___ TASK INPUTS ___

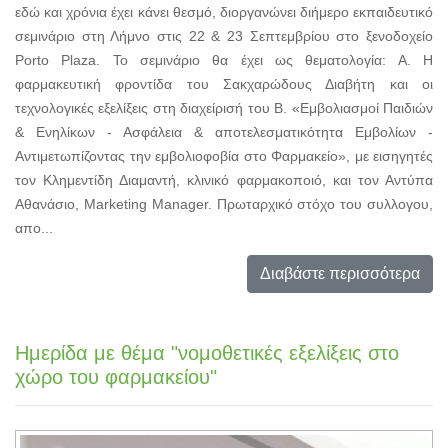
εδώ και χρόνια έχει κάνει θεσμό, διοργανώνει διήμερο εκπαιδευτικό
σεμινάριο στη Λήμνο στις 22 & 23 Σεπτεμβρίου στο ξενοδοχείο
Porto Plaza. Το σεμινάριο θα έχει ως θεματολογία: Α. Η
φαρμακευτική φροντίδα του Σακχαρώδους Διαβήτη και οι
τεχνολογικές εξελίξεις στη διαχείρισή του Β. «Εμβολιασμοί Παιδιών
& Ενηλίκων - Ασφάλεια & αποτελεσματικότητα Εμβολίων -
Αντιμετωπίζοντας την εμβολιοφοβία στο Φαρμακείο», με εισηγητές
τον Κλημεντίδη Διαμαντή, κλινικό φαρμακοποιό, και τον Αντύπα
Αθανάσιο, Marketing Manager. Πρωταρχικό στόχο του συλλογου,
απο...
Διαβάστε περισσότερα
Ημερίδα με θέμα "νομοθετικές εξελίξεις στο
χώρο του φαρμακείου"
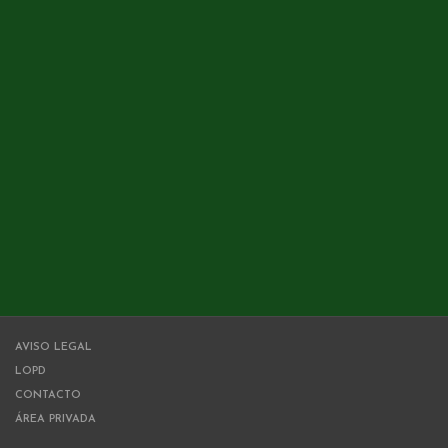
AVISO LEGAL
LOPD
CONTACTO
ÁREA PRIVADA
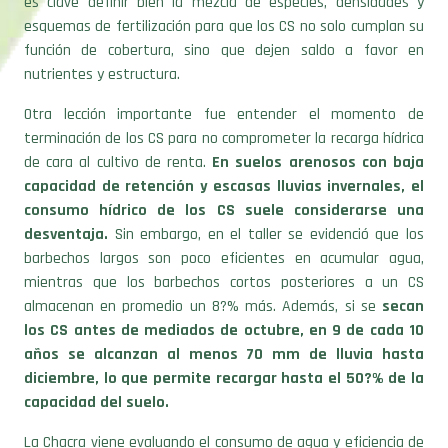
es clave definir bien la mezcla de especies, densidades y
esquemas de fertilización para que los CS no solo cumplan su
función de cobertura, sino que dejen saldo a favor en
nutrientes y estructura.
Otra lección importante fue entender el momento de
terminación de los CS para no comprometer la recarga hídrica
de cara al cultivo de renta.
En suelos arenosos con baja
capacidad de retención y escasas lluvias invernales, el
consumo hídrico de los CS suele considerarse una
desventaja.
Sin embargo, en el taller se evidenció que los
barbechos largos son poco eficientes en acumular agua,
mientras que los barbechos cortos posteriores a un CS
almacenan en promedio un 8?% más. Además, si se
secan
los CS antes de mediados de octubre, en 9 de cada 10
años se alcanzan al menos 70 mm de lluvia hasta
diciembre, lo que permite recargar hasta el 50?% de la
capacidad del suelo.
La Chacra viene evaluando el consumo de agua y eficiencia de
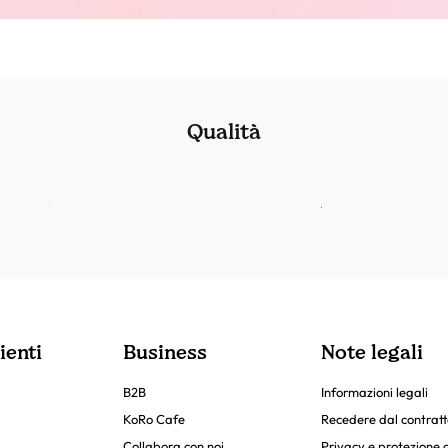
Qualità
ienti
Business
Note legali
B2B
Informazioni legali
KoRo Cafe
Recedere dal contratt
Collabora con noi
Privacy e protezione d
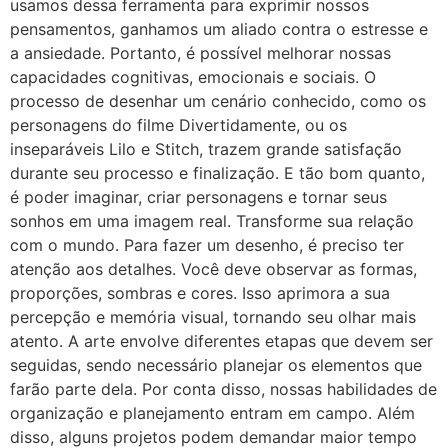
usamos dessa ferramenta para exprimir nossos
pensamentos, ganhamos um aliado contra o estresse e
a ansiedade. Portanto, é possível melhorar nossas
capacidades cognitivas, emocionais e sociais. O
processo de desenhar um cenário conhecido, como os
personagens do filme Divertidamente, ou os
inseparáveis Lilo e Stitch, trazem grande satisfação
durante seu processo e finalização. E tão bom quanto,
é poder imaginar, criar personagens e tornar seus
sonhos em uma imagem real. Transforme sua relação
com o mundo. Para fazer um desenho, é preciso ter
atenção aos detalhes. Você deve observar as formas,
proporções, sombras e cores. Isso aprimora a sua
percepção e memória visual, tornando seu olhar mais
atento. A arte envolve diferentes etapas que devem ser
seguidas, sendo necessário planejar os elementos que
farão parte dela. Por conta disso, nossas habilidades de
organização e planejamento entram em campo. Além
disso, alguns projetos podem demandar maior tempo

___

§ DIRECTIONS FOR THIS TASK:
I would like the exact lines from the data above, starting with the one that holds "Sin embargo, en" and going on through the one that holds "durante seu processo", without the pictures.

§ ANSWER FOR THIS EXERCISE:
Sin embargo, en el taller se evidenció que los
barbechos largos son poco eficientes en acumular agua,
mientras que los barbechos cortos posteriores a un CS
almacenan en promedio un 8?% más. Además, si se
secan
los CS antes de mediados de octubre, en 9 de cada 10
años se alcanzan al menos 70 mm de lluvia hasta
diciembre, lo que permite recargar hasta el 50?% de la
capacidad del suelo.
La Chacra viene evaluando el consumo de agua y eficiencia de
Qualità
ienti
Business
Note legali
B2B
Informazioni legali
KoRo Cafe
Recedere dal contratt
Collabora con noi
Privacy e protezione d
usamos dessa ferramenta para exprimir nossos
pensamentos, ganhamos um aliado contra o estresse e
a ansiedade. Portanto, é possível melhorar nossas
capacidades cognitivas, emocionais e sociais. O
processo de desenhar um cenário conhecido, como os
personagens do filme Divertidamente, ou os
inseparáveis Lilo e Stitch, trazem grande satisfação
durante seu processo e finalização. E tão bom quanto,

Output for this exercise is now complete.